> **The problem**
Everything in the listing below except the pictures should be reproduced exactly.
- Opening Delimiter -
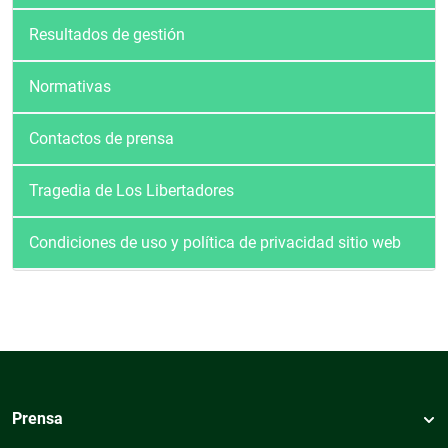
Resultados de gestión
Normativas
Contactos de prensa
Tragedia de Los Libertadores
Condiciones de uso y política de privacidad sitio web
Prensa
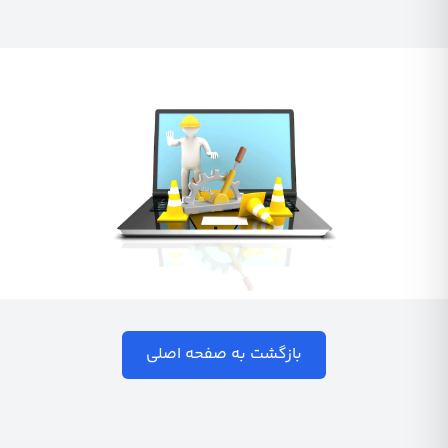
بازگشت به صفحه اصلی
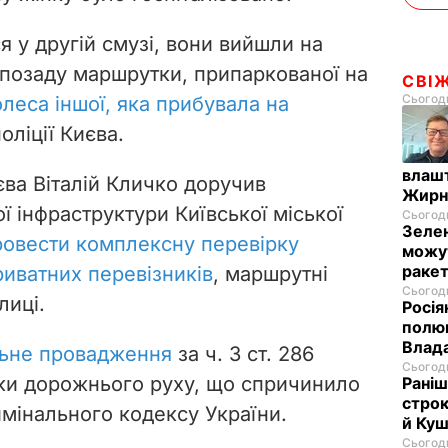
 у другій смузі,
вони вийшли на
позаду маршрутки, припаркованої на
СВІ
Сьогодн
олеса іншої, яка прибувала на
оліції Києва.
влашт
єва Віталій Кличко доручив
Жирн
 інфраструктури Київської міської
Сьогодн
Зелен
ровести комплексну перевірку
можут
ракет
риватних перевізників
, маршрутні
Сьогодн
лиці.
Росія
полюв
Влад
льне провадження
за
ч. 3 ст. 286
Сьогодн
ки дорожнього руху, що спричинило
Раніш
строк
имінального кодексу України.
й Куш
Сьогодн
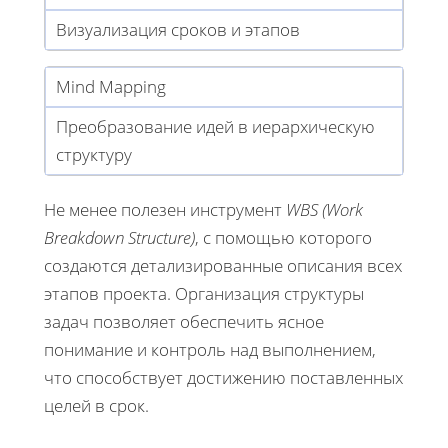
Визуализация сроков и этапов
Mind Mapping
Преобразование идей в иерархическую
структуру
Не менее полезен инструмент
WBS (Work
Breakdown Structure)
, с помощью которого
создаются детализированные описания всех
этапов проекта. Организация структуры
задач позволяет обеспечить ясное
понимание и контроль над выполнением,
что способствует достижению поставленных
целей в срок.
- Closing Delimiter -
> **Finished exercise**
Resultados de gestión
Normativas
Contactos de prensa
Tragedia de Los Libertadores
Condiciones de uso y política de privacidad sitio web
Prensa
بازگشت به صفحه اصلی
 у другій смузі,
вони вийшли на
позаду маршрутки, припаркованої на
СВІ
Сьогодн
олеса іншої, яка прибувала на
оліції Києва.
влашт
єва Віталій Кличко доручив
Жирн
 інфраструктури Київської міської
Сьогодн
Зелен
ровести комплексну перевірку
можут
ракет
риватних перевізників
, маршрутні
Сьогодн
лиці.
Росія
полюв
Влад
льне провадження
за
ч. 3 ст. 286
Сьогодн
ки дорожнього руху, що спричинило
Раніш
строк
имінального кодексу України.
й Куш
Сьогодн
Визуализация сроков и этапов
Mind Mapping
Преобразование идей в иерархическую
структуру
Не менее полезен инструмент
WBS (Work
Breakdown Structure)
, с помощью которого
создаются детализированные описания всех
этапов проекта. Организация структуры
задач позволяет обеспечить ясное
понимание и контроль над выполнением,
что способствует достижению поставленных
целей в срок.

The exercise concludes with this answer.